La Procureure Aoun se comporte ainsi comme si elle était seule maîtresse sur un îlot déconnecté du reste du monde. C’est sur cette base qu’après le gouverneur de la Banque centrale, c’est maintenant au directeur des Forces de Sécurité intérieure, le général Imad Osman, qu’elle s’en prend en engageant des poursuites judiciaires contre lui, au motif que les FSI ont refusé de laisser la Sécurité de l’Etat (" l’Etat " du camp aouniste, en réalité) contribuer à la déconstruction de la Banque du Liban. Cohérence oblige, c’est donc maintenant le principal appareil sécuritaire de l’État (échappant au contrôle de la présidence de la République) qui est dans le collimateur de Ghada Aoun et de ceux pour qui elle travaille.
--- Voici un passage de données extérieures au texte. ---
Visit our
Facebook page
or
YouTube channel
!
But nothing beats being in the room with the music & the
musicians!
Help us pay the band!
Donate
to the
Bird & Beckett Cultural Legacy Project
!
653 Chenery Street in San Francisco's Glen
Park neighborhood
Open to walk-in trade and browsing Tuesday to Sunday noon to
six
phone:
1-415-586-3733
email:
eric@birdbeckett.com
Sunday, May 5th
Mikati, Geagea et le Futur

La Procureure du Mont Liban a ainsi engagé des " poursuites " contre le général Osman et a transféré le " dossier " au premier juge d’instruction du Mont Liban, le juge Nicolas Mansour, qui a fixé à la semaine prochaine la séance d’interrogatoire du patron des FSI.

Cette désinvolture (pour le moins qu’on puisse dire) avec laquelle Ghada Aoun manipule " son " appareil judiciaire et " son " service de sécurité, avec l’appui semble-t-il de la présidence de la République et, en toute vraisemblance, du Hezbollah (dont la stratégie est, précisément la déconstruction de l’État) a suscité mercredi la colère du leader des Forces libanaises, Samir Geagea, du Courant du futur et même du … Premier ministre Najib Mikati.

Le leader des FL a ainsi stigmatisé cette opération de destruction des institutions de l’État à laquelle participe activement Ghada Aoun. Quant à la députée Bahiya Hariri, chef du bloc parlementaire du Courant du futur, elle est entrée en contact téléphonique avec le chef du gouvernement à qui elle a souligné que le Courant du futur ne saurait rester les bras croisés face aux débordements de Ghada Aoun et aux attaques contre le général Imad Osman.

Durant son entretien téléphonique avec la Mme Hariri, le Premier ministre a lui aussi souligné qu’il rejetait le comportement de la Procureure du Mont Liban et qu’il ne saurait tolérer ses débordements.

Face à cette levée de boucliers stigmatisant la cabale lancée par Mme Aoun, la présidence de la République devait publier mercredi soir un communiqué démentant toute implication dans l’action menée par la Procureure. Sauf que l’histoire ne dit pas pourquoi la Magistrature suprême reste passive face à la vaste entreprise de sabotage de l’État et de ses institutions dont il est censé être le garant et le protecteur, conformément au serment constitutionnel.